Porque a trajectória de minha opinião se identifica com a do Peço a Palavra, tomo a liberdade de transcrever a sua opinião:

Ao pincípio da tarde, na conclusão de mais um passeio higiénico, subo a Avenida em sentido oposto ao que seguira cerca de uma hora antes.
Em baixo, do lado direito de quem sobe, a azáfama da desmontagem das últmas tendas de feirantes.
Um olhar rápido, porque me provoca náuseas aquele espectáculo de caixas e caixinhas pelo chão, à mistura com plásticos de todas as cores e feitios, juntmente com outras porcarias… caixotes do lixo esventrados, numa pornografia sem limites.
Lembrei-me da anunciada e logo negada taxa ecológica sobre os sacos de plástico.
Confesso que fui contra, até porque me pareceu tratar-se de mais um sintoma da fome insaciável de taxas, por parte de um governo esquecido da mais antiga e mais eficaz via de redução de um défice: cortar nas despesas.

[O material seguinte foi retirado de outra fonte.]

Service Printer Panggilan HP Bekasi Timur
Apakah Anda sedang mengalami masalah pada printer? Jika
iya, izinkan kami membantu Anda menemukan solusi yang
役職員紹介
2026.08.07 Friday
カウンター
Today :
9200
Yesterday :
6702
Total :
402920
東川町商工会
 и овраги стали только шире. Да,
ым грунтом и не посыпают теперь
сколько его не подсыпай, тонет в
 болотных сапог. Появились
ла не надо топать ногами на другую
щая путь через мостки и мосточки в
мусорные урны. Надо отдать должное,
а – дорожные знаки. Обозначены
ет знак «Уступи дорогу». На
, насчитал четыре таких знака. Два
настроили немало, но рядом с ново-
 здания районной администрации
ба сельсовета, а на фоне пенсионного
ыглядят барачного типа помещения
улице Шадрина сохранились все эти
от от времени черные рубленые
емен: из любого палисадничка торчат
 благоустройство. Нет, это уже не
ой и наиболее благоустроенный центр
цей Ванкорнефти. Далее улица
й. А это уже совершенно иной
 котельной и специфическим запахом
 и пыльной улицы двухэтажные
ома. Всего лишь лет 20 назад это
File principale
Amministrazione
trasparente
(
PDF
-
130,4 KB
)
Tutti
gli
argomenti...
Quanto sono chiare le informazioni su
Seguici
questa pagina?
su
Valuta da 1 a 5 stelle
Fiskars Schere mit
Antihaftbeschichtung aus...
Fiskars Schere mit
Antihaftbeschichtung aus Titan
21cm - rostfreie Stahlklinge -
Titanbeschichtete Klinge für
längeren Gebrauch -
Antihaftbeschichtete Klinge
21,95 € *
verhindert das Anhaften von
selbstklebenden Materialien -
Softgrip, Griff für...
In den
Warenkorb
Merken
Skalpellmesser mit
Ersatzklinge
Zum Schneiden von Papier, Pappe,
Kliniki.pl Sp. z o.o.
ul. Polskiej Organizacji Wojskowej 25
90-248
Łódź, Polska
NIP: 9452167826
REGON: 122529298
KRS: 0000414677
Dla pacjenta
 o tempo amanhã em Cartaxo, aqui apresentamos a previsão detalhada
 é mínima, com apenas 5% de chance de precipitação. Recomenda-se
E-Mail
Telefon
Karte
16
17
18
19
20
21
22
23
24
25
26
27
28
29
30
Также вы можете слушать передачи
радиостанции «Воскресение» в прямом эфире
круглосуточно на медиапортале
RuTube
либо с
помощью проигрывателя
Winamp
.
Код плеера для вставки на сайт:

Afinal não era! Talvez tenha sido por isso que o governo desistiu da ideia.
Também não sei se essa taxa iria acabar com espectáculos deste género.
Mas é urgente fazer-se qualquer coisa: porque nos países civilizados, que ainda há alguns nesta Europa velha e doente, as feiras, ou mercados de rua, deixam limpos os espaços que ocuparam, onde, poucas horas depois de terminarem, não se vê o menor sinal do que ali se passou.
Que faltará aos Portugueses para perceberem que a casa de todos exige redobrados cuidados de cada um?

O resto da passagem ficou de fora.